El acoso es un delito que puede ser interpretado básicamente como la investigación que una persona hace a otra persona sin su consentimiento. Los modelos de este tipo de conducta incluyen el seguimiento a las personas, la aparición sin invitación, en el hogar o el lugar de trabajo de una persona, realizar llamadas telefónicas de hostigamiento, dejar mensajes desobligantes u objetos escritos o banalizar los bienes de una persona.

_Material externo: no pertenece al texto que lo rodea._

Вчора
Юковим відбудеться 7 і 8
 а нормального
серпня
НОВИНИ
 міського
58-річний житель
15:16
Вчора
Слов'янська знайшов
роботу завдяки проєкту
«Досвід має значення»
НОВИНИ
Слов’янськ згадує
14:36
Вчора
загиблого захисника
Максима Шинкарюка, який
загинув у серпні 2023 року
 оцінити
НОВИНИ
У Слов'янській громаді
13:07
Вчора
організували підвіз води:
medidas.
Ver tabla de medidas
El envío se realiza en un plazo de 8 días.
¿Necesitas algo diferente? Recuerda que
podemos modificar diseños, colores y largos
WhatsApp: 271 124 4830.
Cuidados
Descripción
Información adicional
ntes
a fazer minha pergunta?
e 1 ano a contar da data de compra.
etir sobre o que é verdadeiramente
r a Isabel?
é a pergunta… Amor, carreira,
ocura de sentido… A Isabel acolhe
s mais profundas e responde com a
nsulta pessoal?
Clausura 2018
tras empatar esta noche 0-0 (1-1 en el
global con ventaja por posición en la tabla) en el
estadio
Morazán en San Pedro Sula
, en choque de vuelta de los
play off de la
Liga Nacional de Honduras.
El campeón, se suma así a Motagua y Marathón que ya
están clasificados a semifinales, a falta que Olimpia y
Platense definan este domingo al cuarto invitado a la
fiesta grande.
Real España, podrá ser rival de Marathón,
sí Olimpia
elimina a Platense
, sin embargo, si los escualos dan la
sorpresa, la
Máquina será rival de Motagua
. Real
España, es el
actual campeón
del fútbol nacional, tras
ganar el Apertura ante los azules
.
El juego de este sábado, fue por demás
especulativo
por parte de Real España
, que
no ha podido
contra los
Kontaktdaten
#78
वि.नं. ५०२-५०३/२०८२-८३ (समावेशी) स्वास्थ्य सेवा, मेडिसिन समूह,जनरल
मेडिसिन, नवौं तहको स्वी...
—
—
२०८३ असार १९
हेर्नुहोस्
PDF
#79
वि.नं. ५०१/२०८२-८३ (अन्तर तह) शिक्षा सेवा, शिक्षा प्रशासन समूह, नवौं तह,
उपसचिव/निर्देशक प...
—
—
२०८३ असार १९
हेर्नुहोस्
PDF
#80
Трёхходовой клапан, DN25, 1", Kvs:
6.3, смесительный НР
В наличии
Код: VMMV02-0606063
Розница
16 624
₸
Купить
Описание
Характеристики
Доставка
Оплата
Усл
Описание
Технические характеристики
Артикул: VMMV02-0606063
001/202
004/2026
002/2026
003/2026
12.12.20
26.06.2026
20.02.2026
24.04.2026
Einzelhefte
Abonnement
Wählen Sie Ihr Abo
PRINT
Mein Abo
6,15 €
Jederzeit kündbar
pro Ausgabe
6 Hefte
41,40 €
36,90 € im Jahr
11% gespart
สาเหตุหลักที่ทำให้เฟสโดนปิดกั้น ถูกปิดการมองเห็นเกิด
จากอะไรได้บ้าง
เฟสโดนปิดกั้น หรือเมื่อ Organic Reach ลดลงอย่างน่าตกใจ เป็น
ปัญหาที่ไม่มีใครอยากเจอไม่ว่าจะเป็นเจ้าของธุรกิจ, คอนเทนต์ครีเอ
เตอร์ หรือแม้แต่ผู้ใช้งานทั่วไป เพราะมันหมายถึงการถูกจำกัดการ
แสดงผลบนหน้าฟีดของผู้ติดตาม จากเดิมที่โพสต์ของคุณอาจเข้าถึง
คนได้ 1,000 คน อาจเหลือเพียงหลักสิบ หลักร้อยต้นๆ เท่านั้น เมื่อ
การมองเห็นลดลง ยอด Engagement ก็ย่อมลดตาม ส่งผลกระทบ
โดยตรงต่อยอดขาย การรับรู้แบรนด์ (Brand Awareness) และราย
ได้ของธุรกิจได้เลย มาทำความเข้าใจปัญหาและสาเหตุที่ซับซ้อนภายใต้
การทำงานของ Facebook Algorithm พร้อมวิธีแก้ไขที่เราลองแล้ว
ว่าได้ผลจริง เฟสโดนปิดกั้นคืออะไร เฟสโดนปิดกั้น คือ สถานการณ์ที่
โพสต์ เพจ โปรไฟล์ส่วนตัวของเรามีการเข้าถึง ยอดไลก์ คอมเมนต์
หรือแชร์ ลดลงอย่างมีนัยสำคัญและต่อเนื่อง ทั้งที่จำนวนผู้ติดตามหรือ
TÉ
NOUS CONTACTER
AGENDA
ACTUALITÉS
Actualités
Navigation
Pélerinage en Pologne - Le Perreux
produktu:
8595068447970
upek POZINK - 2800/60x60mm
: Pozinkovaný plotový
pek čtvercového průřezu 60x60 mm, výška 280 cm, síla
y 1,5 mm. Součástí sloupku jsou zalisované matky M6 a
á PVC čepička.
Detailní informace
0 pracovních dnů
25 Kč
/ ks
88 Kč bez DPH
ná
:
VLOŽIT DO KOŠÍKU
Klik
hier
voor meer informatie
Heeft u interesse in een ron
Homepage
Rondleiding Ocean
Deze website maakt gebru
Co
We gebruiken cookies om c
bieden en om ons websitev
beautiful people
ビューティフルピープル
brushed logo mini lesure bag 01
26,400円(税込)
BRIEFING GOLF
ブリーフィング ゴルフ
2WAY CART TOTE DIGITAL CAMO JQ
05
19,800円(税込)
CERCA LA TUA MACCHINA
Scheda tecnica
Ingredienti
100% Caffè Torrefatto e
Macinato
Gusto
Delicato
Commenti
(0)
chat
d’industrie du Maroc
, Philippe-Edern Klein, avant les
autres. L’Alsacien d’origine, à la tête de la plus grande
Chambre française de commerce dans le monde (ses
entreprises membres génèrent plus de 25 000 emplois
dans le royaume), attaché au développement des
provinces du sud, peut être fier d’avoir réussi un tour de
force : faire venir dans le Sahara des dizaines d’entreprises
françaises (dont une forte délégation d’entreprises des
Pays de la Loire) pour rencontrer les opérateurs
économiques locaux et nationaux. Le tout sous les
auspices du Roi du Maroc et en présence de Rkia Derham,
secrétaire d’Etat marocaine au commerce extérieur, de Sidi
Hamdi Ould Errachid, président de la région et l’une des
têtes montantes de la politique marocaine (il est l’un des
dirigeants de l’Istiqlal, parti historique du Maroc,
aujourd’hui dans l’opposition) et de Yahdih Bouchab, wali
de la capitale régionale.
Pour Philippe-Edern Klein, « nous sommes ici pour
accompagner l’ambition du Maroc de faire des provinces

Por su naturaleza, el acoso no es un acontecimiento que se presente una sola vez y se suspenda o desaparezca, es básicamente un modelo de comportamiento enfocado en causar algún daño o crear alguna intranquilidad o malestar en el individuo. Las acciones de la persona deben tomarse en cuenta con relación a las otras acciones llevadas a cabo, para probar si alguien está siendo acechado. Encierra un tipo de comportamiento acosador o amenazador repetido hacia otro individuo, ya sea que esa persona sea un total extraño, poco conocido, un acosador sexual, la pareja actual o anterior, un deudor o cualquier otro individuo.

Leyes de acecho

En casi todos los estados, los estatutos de acoso describen al crimen de asecho como un evento relativamente nuevo que involucra un modelo conductual claro y preciso, evento en el que el agresor persigue, injuria, acosa o amenaza a otra persona, haciendo que dicha persona se sienta temerosa por su seguridad. Una persona puede ser acusada de acoso, independientemente de cualquier relación previa con la víctima.

En el estado de California el acoso se define como:

Cualquier persona que intencionalmente, perversamente y reiteradamente siga o acose a otra persona y que realice alguna amenaza creíble con el propósito de colocar a esa persona en un temor razonable por su seguridad, o la seguridad de su núcleo familiar.

Por ejemplo, un individuo pasa varias horas, semana tras semana, acosando a su pareja anterior, al seguirla a su hogar desde el trabajo, a enviarle correos electrónicos amenazadores y a realizarle llamadas telefónicas a la casa a altas horas de la noche. No es un caso de una sola vez, sino una conducta de hostigamiento y amenazas. El individuo en cuestión seguramente podría ser acusado de acecho.

Acoso y violencia doméstica

Del mismo modo en que el acecho se discute muy poco en el contexto de las celebridades y los paparazzi, casi siempre en los casos involucran a parejas, cónyuges separados o intereses románticos de algún tipo. Por esta razón, las acusaciones de acecho con frecuencia se presentan relacionadas con los casos de violencia doméstica, donde una parte ha intimidado o amenazado con violencia o maltratando en contra de la otra parte. Por consiguiente, una orden de restricción se emite cuando se presentan estos cargos de violencia doméstica.

Órdenes de protección

De igual manera que en los cargos penales, los supuestos sospechosos de acecho pueden estar sometidos a los términos de una orden de protección. Las órdenes de protección (también llamadas órdenes de protección y órdenes de restricción) son promulgadas por los jueces y requieren que el sujeto a quien se le emite la orden (el sospechoso o acusado), permanezca a cierta distancia determinada de la presunta víctima durante un período de tiempo específico. Las sanciones por quebrantar una orden de protección pueden ser muy severas, inclusive hasta llegar a quedar retenido durante algún tiempo en la cárcel.

¿Cargos de acecho?

Por lo general, para ser acusado de acoso debe tener un patrón conductual donde se vea la intención de producir miedo y/o angustia, dado que cada estado tiene su propia definición y sanciones. Si es sujeto de investigación o acusado de un delito de acecho o de un asunto criminal que esté relacionado con la amenaza de sanciones de custodia, debe considerar hablar con un abogado de defensa criminal con experiencia a la brevedad posible.